Before it even starts, Qatar climate conference generates controversy

Environmentalists claim that going to a Climate Conference in a member of OPEC headquarters is like asking Dracula to take care of the blood bank. When Qatar was chosen to host the UN negotiations on climate change, environmentalists' hairs were standing. Negotiations were already problematic, with few results at the last conference held in South Africa in 2011.

When Qatar was chosen to host the UN negotiations on climate change, environmentalists' hairs were standing. Negotiations were already problematic, with few results at the last conference held in South Africa in 2011. However, now the high-level discussions will take place in one of the members of the Organization of Petroleum Exporting Countries (OPEC), who showed little interest in climate change and, moreover, chose a former oil minister to lead negotiations that begin.


"Non-governmental organizations have a mixture of feelings about it," said Wael Hmaidan, Lebanese activist and director of the Climate Action Ntwork. "Some are very concerned and think it's a sign that Qatar is not committed to the climate negotiations. Other people believe that it is an opportunity to have a debate about climate higher on the political agenda in the region," he said.


Activists also complain that Qatar has shown little leadership and are being very transparent to the host countries of previous conferences. A non-governmental organization that is making the most noise is the Avaaz, which states: "Having one of the leaders of OPEC in charge of climate talks is like asking Dracula to take charge of the blood bank." They are also criticizing the leadership of Qatar by also accepting a big oil conference in the same year that they host the climate conference.


Publicly, delegates have avoided criticizing. The leaders at the UN Climate Conference afiram that preparations are underway. "I'm not worried," said Christiana Figueres, executive secretary of the UN Convention on Climate Change. "We are very grateful to Qatar not only for having offered as they literally have fought for the opportunity and privilege to host the conference," she said.


Hosting the conference is part of the campaign to project the country as a power after winning the bid to host the 2022 World Cup and curb uprisings in Syria and Libya.


The conference can also give the royal family of the country the opportunity to change the world's perception about the region, which in the past was concerned only with protecting its vast oil reserves.


Apparently, Qatar and its Gulf neighbors believe that this framework is outdated. The UAE supported the extension of the Kyoto Protocol, which sets targets for reducing emissions of greenhouse gases by industrialized countries. They were also the first among the Gulf countries to sign the Copenhagen agreement in 2009.


Even Saudi Arabia, which once led the opposition on climate change negotiations to protect its oil production, began to agitate the team of negotiators.
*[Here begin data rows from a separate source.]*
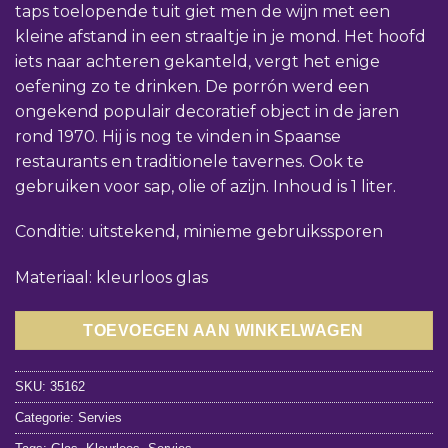
taps toelopende tuit giet men de wijn met een
kleine afstand in een straaltje in je mond. Het hoofd
iets naar achteren gekanteld, vergt het enige
oefening zo te drinken. De porrón werd een
ongekend populair decoratief object in de jaren
rond 1970. Hij is nog te vinden in Spaanse
restaurants en traditionele tavernes. Ook te
gebruiken voor sap, olie of azijn. Inhoud is 1 liter.
Conditie: uitstekend, minieme gebruikssporen
Materiaal: kleurloos glas
TOEVOEGEN AAN WINKELWAGEN
SKU:
35162
Categorie:
Servies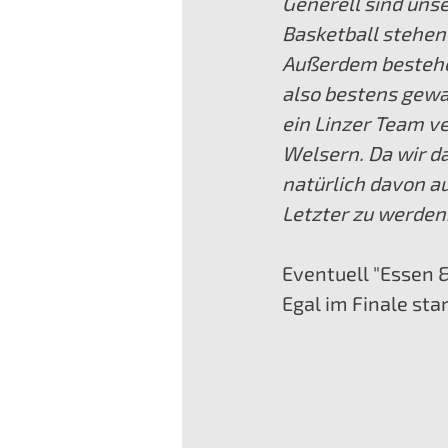
Generell sind uns
Basketball stehen 
Außerdem bestehen
also bestens gewap
ein Linzer Team v
Welsern. Da wir d
natürlich davon aus
Letzter zu werden
Eventuell "Essen 
Egal im Finale star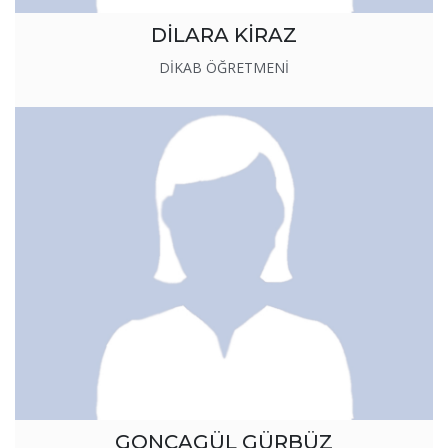
DİLARA KİRAZ
DİKAB ÖĞRETMENİ
GONCAGÜL GÜRBÜZ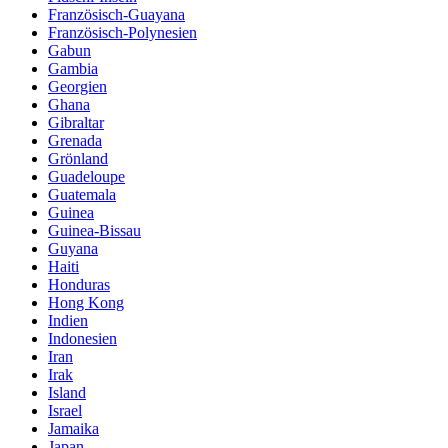
Französisch-Guayana
Französisch-Polynesien
Gabun
Gambia
Georgien
Ghana
Gibraltar
Grenada
Grönland
Guadeloupe
Guatemala
Guinea
Guinea-Bissau
Guyana
Haiti
Honduras
Hong Kong
Indien
Indonesien
Iran
Irak
Island
Israel
Jamaika
Japan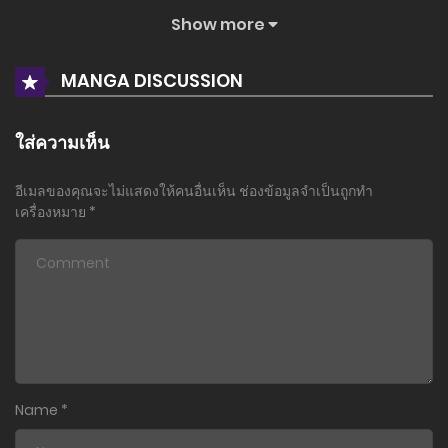
Show more
ตอนที่ 63
10 ธันวาคม 2025
MANGA DISCUSSION
ตอนที่ 62
10 ธันวาคม 2025
ใส่ความเห็น
ตอนที่ 61
อีเมลของคุณจะไม่แสดงให้คนอื่นเห็น
ช่องข้อมูลจำเป็นถูกทำ
10 ธันวาคม 2025
เครื่องหมาย
*
ตอนที่ 60
10 ธันวาคม 2025
ตอนที่ 59
10 ธันวาคม 2025
ตอนที่ 58
Name
*
10 ธันวาคม 2025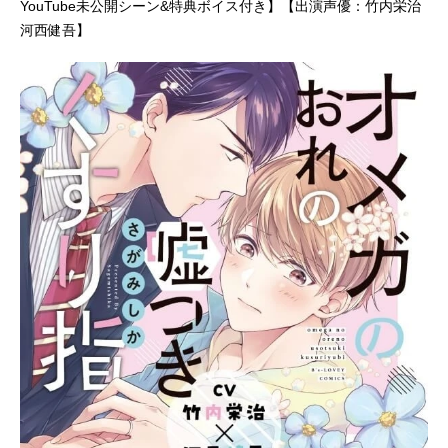
YouTube未公開シーン&特典ボイス付き】【出演声優：竹内栄治
河西健吾】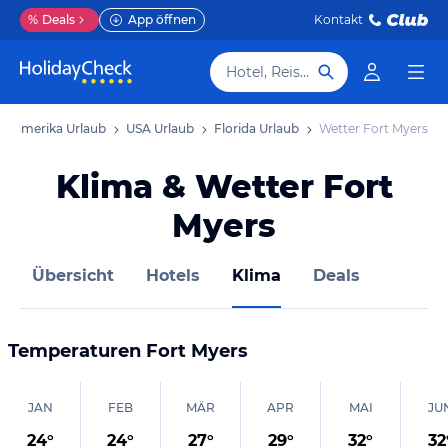
%
Deals
App öffnen
Kontakt
Hotel, Reiseziel
rdamerika Urlaub
USA Urlaub
Florida Urlaub
Wetter Fort Myers
Klima & Wetter Fort
Myers
Übersicht
Hotels
Klima
Deals
Temperaturen
Fort Myers
JAN
FEB
MÄR
APR
MAI
JU
24
°
24
°
27
°
29
°
32
°
32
"I describe Qatar as the epicenter of climate change. No water, no food. It is a barren desert," said Fahad Bin Mohammed al-Attiya, director of the committee that organizes the COP18 in Doha. "Any problem in the harvest season or productivity outside the Gulf will impact directly on our access to food ..," he said.


Both Qatar and the UAE are working to build green buildings. Qatar says it will have 20% of its energy in renewables by 2024, while Saudi Arabia, Kuwait and the United Arab Emirates announced plans for huge investments in solar energy.


"We do not want to continue being seen as exporting barrels of oil or as a gas pipeline," said Sultan Ahmed al-Jaber, CEO of Masdar's office and special envoy for energy and climate change UAE.


However, activists want to see more of that in the climate conversations conference. The former president of Ireland, Mary Robinson, said they should make voluntary targets to cut emissions, as did Mexico, which hosted the conference in 2010. The total emissions of Gulf countries are a fraction of the emissions of China and the United States, but stipulate a goal eventually to inspire other countries to take the same attitude.
Activists also claim that the Gulf countries should do more to cut fuel subsidies, which make gasoline in many countries cheaper than bottled water.